Maybe a positive feedback loop. Clojure made experienced developers feel right at home with something neither too esoteric but concise, fast enough, safe enough. Hickey had 20~ years in the field too, I guess he shared the same concerns.


The reason for the clojure user base having an experienced majority is that is overwhelming and tedious for an inexperienced programmer to use Clojure to accomplished things, the "you already should know how that works and how to do that, roll your own" mantra dominates, in contrast to JS/Python, where there are good learning resources for almost everything you want to accomplished (for things that have already been done).

There is just way more hand holding in these massive communities (JS/Python).

Another big reason is that if you want to write production level code in Clojure, you have to know Java and its APIs well, the same for Clojurescript and Javascript, making the barrier to entry much bigger.

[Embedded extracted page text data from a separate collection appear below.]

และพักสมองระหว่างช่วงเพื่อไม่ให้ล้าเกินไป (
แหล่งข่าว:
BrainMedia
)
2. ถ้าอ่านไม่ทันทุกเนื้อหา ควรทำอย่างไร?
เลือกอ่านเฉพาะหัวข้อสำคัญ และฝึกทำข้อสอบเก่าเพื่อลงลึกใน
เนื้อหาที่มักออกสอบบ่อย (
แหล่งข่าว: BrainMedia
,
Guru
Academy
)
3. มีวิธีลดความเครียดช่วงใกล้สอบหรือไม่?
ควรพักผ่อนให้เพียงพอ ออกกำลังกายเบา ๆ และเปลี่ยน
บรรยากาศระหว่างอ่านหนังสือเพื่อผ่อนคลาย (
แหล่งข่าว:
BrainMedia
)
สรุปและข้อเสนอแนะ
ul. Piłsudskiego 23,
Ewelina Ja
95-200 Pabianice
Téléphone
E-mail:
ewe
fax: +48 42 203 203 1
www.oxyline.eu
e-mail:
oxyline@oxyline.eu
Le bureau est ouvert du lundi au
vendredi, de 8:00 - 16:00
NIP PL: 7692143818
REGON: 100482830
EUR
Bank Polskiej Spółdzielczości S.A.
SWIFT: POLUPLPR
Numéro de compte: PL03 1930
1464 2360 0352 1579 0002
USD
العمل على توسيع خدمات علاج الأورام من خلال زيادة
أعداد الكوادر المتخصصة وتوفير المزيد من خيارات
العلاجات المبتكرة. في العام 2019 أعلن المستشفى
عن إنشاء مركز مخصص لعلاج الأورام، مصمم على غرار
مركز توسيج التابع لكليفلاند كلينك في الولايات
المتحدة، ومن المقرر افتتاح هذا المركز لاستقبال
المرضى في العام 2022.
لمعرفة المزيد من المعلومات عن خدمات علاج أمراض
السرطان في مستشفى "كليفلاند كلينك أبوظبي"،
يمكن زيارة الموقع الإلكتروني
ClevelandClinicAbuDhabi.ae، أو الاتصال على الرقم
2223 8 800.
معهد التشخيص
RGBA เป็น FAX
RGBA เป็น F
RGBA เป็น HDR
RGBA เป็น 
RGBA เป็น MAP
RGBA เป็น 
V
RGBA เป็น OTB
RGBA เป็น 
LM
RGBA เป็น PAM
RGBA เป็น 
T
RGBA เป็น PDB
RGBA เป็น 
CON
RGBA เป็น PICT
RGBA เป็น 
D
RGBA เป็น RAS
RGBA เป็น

So yes, IMO, right now Clojure is a language meant for experienced developers and my guess is that will remain so.

The good thing is, Clojure and Rich brought some good concepts to mainstream use. He did a good marketing job.


I'd like to highlight that knowledge of Java makes working with Clojure a lot easier. I think you can probably get pretty far by picking the right libraries and being careful, but eventually a mistake will be made and understanding Java makes it that much easier to track down the issue.

I can't go back and test my theory (I've been doing Java for what feels like a century) but I feel like it will be difficult for people without a Java background to get a production Clojure project off the ground.


Clojure was my first JVM language. It indeed was a nightmare. The java underpinnings affect everything you touch. Trying to use a library that didn't have a stable wrapper was terrible...you have to essentially learn two languages at the same time.


Clojure is not only simple and thoughtfully designed/composed from first principles it also is pragmatic (!) and reaches (JavaScript, JVM, CLR, …).

The power and joy derived from the above is incredible and (to many) even more important: it means Clojure is not sitting idly in its own ivory tower it plays very well with real world day to day situations.

Try to find languages that see eye to eye with Clojure here.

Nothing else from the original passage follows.